You can click on Serverless vLLM
at the top of the
Explore Templates
page on RunPod.
Be sure to specify your model name and maximum model length. (Refer to the docs).
git clone https://github.com/ashleykleynhans/runpod-vllm-scripts.git
cd runpod-vllm-scripts
python3 -m venv venv
source venv/bin/activate
pip3 install -r requirements.txt
Note
The MODEL
is the path to the model on Hugging Face Hub
and not the full URL. For example,
https://huggingface.co/cognitivecomputations/dolphin-2.9.1-llama-3-8b
would be cognitivecomputations/dolphin-2.9.1-llama-3-8b
.
- Copy the file
.env.example
to a new file called.env
. - Edit the
.env
file and set your RunPod API key, RunPod Endpoint ID, and model path to the model on Hugging Face Hub. - Save the file.

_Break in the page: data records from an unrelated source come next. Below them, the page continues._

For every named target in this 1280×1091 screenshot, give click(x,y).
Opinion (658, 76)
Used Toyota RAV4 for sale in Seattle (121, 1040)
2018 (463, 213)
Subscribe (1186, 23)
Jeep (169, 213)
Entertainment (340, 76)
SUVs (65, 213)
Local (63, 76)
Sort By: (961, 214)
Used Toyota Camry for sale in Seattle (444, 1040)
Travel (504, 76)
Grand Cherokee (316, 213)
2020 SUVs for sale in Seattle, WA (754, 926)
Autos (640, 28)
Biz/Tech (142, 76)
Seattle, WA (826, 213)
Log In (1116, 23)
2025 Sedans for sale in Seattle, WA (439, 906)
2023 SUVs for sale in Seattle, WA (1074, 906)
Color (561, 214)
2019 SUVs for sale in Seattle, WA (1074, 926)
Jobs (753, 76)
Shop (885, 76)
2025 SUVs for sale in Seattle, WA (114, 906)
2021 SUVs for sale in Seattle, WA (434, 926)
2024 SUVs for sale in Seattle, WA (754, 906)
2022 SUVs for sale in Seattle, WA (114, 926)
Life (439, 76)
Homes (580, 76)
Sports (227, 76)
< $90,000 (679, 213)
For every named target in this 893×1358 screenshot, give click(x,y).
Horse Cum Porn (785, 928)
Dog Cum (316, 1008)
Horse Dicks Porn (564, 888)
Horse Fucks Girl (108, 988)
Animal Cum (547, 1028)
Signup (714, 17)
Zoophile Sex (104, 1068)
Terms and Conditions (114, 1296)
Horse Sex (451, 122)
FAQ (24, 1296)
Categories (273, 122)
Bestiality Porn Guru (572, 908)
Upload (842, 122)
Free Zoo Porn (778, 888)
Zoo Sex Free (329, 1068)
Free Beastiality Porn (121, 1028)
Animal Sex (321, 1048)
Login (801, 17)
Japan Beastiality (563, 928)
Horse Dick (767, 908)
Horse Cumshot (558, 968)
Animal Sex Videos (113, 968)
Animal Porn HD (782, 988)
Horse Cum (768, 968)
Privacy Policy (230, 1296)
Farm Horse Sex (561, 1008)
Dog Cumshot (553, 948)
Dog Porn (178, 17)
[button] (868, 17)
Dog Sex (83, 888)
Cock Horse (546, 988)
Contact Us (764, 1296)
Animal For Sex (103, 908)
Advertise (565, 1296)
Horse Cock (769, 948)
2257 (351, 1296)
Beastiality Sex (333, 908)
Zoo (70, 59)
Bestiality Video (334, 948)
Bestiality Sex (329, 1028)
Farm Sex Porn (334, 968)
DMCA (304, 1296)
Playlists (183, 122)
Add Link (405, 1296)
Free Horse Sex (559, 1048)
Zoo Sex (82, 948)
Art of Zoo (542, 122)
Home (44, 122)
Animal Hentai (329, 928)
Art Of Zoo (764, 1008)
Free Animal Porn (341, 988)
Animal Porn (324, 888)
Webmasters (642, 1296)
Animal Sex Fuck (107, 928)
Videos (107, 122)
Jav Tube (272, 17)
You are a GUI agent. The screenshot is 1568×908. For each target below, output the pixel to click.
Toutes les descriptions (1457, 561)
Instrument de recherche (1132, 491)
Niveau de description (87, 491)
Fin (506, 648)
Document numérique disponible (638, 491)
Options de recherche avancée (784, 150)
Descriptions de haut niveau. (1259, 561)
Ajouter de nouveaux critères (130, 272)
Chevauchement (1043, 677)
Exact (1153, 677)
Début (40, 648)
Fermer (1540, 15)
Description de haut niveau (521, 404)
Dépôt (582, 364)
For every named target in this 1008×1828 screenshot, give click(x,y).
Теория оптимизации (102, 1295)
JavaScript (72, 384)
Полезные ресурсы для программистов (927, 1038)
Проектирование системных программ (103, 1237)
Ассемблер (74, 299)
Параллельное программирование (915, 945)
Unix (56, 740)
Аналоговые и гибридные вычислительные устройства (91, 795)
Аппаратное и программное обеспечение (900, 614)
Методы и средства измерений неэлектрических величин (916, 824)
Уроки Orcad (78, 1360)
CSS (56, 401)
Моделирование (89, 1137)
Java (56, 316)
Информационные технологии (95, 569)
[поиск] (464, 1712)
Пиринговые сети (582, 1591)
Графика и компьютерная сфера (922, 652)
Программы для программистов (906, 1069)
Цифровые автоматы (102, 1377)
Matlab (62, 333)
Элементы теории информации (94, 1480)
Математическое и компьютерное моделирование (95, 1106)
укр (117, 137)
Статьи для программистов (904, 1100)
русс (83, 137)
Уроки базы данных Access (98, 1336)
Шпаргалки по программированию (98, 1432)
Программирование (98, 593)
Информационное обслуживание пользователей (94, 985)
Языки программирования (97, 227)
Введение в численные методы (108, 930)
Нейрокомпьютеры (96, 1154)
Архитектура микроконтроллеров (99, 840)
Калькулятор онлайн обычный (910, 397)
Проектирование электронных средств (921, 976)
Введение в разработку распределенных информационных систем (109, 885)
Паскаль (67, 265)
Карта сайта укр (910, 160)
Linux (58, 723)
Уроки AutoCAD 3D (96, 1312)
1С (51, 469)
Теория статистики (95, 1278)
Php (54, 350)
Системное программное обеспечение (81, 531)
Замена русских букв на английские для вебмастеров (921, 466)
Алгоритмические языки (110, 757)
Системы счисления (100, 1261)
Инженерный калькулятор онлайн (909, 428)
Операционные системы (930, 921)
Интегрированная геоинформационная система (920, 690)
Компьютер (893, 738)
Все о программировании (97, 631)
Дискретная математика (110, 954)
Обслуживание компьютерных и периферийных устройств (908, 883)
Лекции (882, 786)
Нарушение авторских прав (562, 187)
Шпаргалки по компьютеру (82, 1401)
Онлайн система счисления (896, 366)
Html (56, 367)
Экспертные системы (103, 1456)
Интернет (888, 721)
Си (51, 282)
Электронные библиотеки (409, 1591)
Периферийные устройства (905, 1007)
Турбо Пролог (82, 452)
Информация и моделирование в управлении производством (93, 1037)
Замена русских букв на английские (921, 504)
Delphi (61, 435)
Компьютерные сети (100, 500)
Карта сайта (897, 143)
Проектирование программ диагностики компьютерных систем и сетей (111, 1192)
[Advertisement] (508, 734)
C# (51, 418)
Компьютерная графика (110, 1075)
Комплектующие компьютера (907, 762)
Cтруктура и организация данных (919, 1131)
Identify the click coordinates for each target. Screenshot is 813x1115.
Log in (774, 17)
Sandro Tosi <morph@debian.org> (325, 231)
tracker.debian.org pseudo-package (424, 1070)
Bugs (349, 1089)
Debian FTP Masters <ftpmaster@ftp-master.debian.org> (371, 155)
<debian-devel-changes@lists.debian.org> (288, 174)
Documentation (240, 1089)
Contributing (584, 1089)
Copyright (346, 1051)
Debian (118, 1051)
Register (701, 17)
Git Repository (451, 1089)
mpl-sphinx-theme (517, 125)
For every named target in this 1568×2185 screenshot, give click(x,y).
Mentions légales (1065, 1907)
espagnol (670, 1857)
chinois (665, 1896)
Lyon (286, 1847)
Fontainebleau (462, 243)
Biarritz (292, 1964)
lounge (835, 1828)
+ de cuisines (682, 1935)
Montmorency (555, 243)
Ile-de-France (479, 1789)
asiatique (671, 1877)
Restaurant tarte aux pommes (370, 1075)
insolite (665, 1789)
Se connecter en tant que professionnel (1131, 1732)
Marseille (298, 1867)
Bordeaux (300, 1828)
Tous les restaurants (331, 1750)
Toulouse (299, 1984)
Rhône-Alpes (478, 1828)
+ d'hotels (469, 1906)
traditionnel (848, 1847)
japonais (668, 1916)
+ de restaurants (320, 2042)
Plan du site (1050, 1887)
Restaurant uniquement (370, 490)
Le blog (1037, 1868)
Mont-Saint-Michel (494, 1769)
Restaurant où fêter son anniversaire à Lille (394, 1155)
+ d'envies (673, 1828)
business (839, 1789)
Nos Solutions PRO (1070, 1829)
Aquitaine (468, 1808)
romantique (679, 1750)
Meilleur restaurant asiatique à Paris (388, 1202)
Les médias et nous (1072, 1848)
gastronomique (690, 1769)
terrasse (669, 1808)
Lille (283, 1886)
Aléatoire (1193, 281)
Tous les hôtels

Script Name | Description |
---|---|
chat_completions.py | Chat completions WITHOUT streaming |
chat_completions_streaming.py | Chat completions WITH streaming |
completions.py | Completions WITHOUT streaming |
completions_streaming.py | Completions WITH streaming |
list_models.py | List Available models |
Once you have installed the scripts and activated the env, you can run any of the above scripts, for example:
python3 chat_completions_streaming.py
You obviously need to edit the scripts to set your prompt, message, model, etc.